Alabildiğine garip,
alabildiğine dokunaklı...
Okurları bu yazıyı okumadan önce
kitabın konusundan bahsettiğime, güncel terimle “spoiler”
verdiğime dair uyarmak isterim. Romanın farklılığını ve
güzelliğini olay örgüsünden bahsetmeden anlatmak pek mümkün
değildi.
Kibritleri Çok Seven Küçük Kız,
Kanadalı yazar Gaétan Soucy'nin 1998 yılında yayımlanan ve çok
ses getiren romanı. Gerek farklı konusu, gerek bu konuyu işlerken
zaman zaman uydurulan kelimelerle oluşturduğu dili, gerekse olay
örgüsünü ilmek ilmek incelikle kurma başarısıyla bitirdikten
sonra bile uzun süre etkisinden kurtulamadığım bir roman oldu
Kibritleri Çok Seven Küçük Kız.
Roman ıssız bir ormanın içinde
yaşayan iki kardeşin babalarının ölümüyle başlar. Oldukça
korkulan despot babayı çekinerek uyandırmaya çalışan
kardeşlerden korkak olanı odaya titreyerek girer ve babanın
kendini asarak intihar ettiğini keşfeder. Romanda hiçbir olay net
bir biçimde açıklanmamaktadır, babanın intiharını “Neticede,
sarıp sarmalayacağımız babayı aşağı indirip dünya âlemdeki
evimizin mutfağındaki masanın üzerine koymak üzere harekete
geçtik. Bu pek kolay olmadı, özellikle onu asılı olduğu yerden
indirmek gerekince.” cümlesinden anlıyoruz. Kural koyucu, kural
uygulayıcı baba olmadan çocukların hayatlarına nasıl devam
edecekleri romanın asıl çatışmasını oluşturuyor.

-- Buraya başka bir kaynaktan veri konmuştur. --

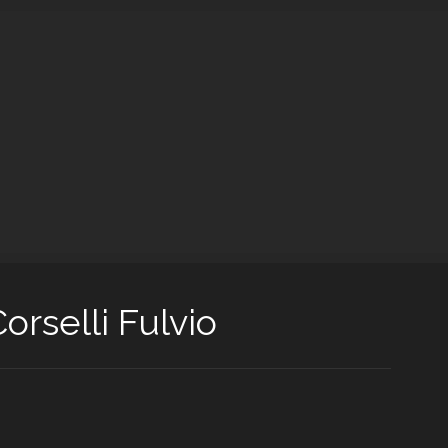
orselli Fulvio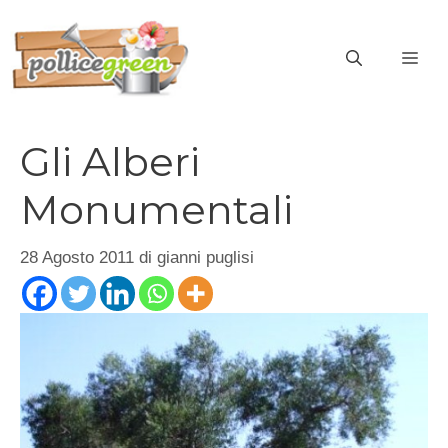
Vai
al
ME
contenuto
Gli Alberi
Monumentali
28 Agosto 2011
di
gianni puglisi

Olanları yazdığını söyleyen,
hatta okuyucuları düşünerek sık sık açıklamalar yapan kardeş,
daha olgun ve daha becerikli olanı. Anladığımız kadarıyla baba
günlük tutar gibi her gün yaşanılanları kaydetmeleri için
kardeşleri görevlendirmiştir, daha iyi “yazıcı” olan kardeş
de yaşadıklarını babanın yaşadığı dönemdeki gibi yazarak
bizi bilgilendirir. Yaşadıkları ortamı da uzun uzun gözümüzün
önünde canlandırmaya çalışır, babanın garip ritüellerinden,
evde geçen zamandan bahsederken bazı detayları atlayıp “bundan
daha sonra bahsedeceğim” diyerek kendince bir kurgu yaptığını
da anlarız.
En başta anladığımız kadarıyla
iki oğlan kardeş ve baba kimseyle görüşmeden yaşamaktadır.
Baba sık sık çocukları dövmektedir ama geçmişte -baba
Uzakdoğu'da görev almış bir misyonerdir- onlarla daha çok
ilgilendiği, resimli kitaplar hazırladığı, okumaları ve
bilgilenmeleri için elinden geleni yaptığı da sezdirilir.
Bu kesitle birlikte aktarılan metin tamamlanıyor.